I need each line of the entries below that includes the string "Ramadan".

Start of Provided data

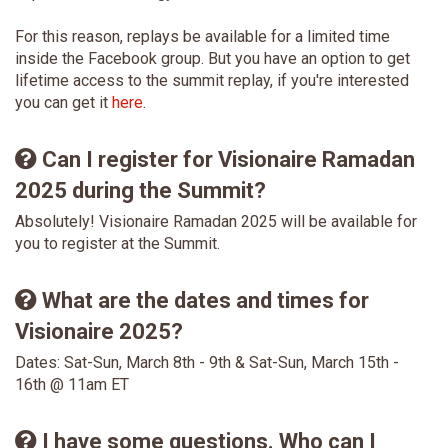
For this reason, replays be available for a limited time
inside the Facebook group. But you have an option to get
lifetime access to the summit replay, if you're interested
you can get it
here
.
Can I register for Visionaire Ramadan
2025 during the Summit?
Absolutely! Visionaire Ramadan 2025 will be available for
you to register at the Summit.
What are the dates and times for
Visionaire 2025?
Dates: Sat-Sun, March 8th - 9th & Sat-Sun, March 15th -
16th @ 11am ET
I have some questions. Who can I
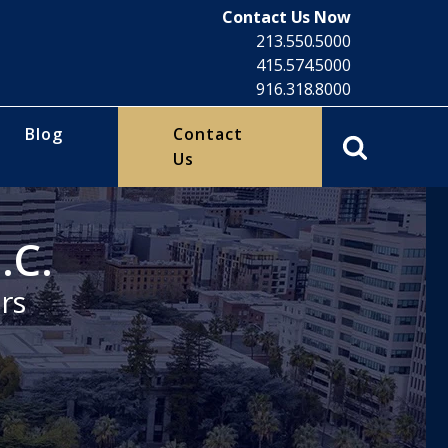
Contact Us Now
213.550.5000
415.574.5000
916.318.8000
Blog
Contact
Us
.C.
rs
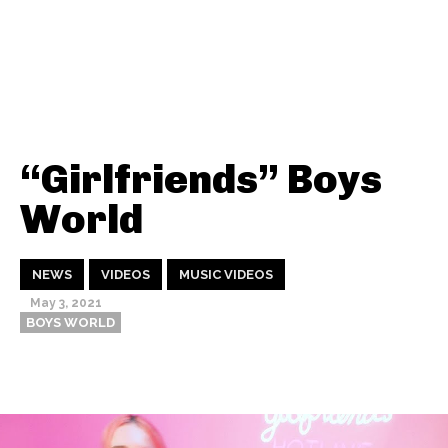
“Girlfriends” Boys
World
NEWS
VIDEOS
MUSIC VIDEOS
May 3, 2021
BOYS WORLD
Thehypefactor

End of Provided data

Solution:
Can I register for Visionaire Ramadan
Absolutely! Visionaire Ramadan 2025 will be available for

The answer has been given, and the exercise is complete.